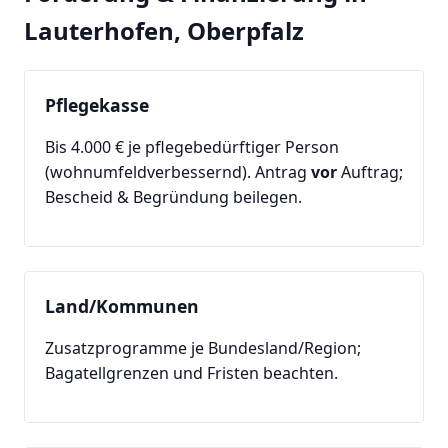
Lauterhofen, Oberpfalz
Pflegekasse
Bis 4.000 € je pflegebedürftiger Person
(wohnumfeldverbessernd). Antrag
vor
Auftrag;
Bescheid & Begründung beilegen.
Land/Kommunen
Zusatzprogramme je Bundesland/Region;
Bagatellgrenzen und Fristen beachten.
----------
● **TASK TO CARRY OUT**:
A faithful copy of the data above is wanted, with every image left out.

● **RESULT OF THE TASK**:
Lauterhofen, Oberpfalz
Pflegekasse
Bis 4.000 € je pflegebedürftiger Person
(wohnumfeldverbessernd). Antrag
vor
Auftrag;
Bescheid & Begründung beilegen.
Land/Kommunen
Zusatzprogramme je Bundesland/Region;
Bagatellgrenzen und Fristen beachten.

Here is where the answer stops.